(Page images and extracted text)
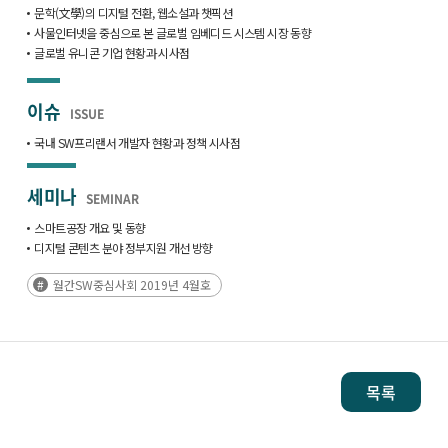
문학(文學)의 디지털 전환, 웹소설과 챗픽션
사물인터넷을 중심으로 본 글로벌 임베디드 시스템 시장 동향
글로벌 유니콘 기업 현황과 시사점
이슈
ISSUE
국내 SW프리랜서 개발자 현황과 정책 시사점
세미나
SEMINAR
스마트공장 개요 및 동향
디지털 콘텐츠 분야 정부지원 개선 방향
월간SW중심사회 2019년 4월호
목록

**PROBLEM DETAILS:**
Nothing but the lines from the one with "국내 SW프리랜서 개발자 현황과 정책 시사점" through the final line of the data belongs in the answer, and they must match exactly.

**WRITTEN REPLY:**
국내 SW프리랜서 개발자 현황과 정책 시사점
세미나
SEMINAR
스마트공장 개요 및 동향
디지털 콘텐츠 분야 정부지원 개선 방향
월간SW중심사회 2019년 4월호
목록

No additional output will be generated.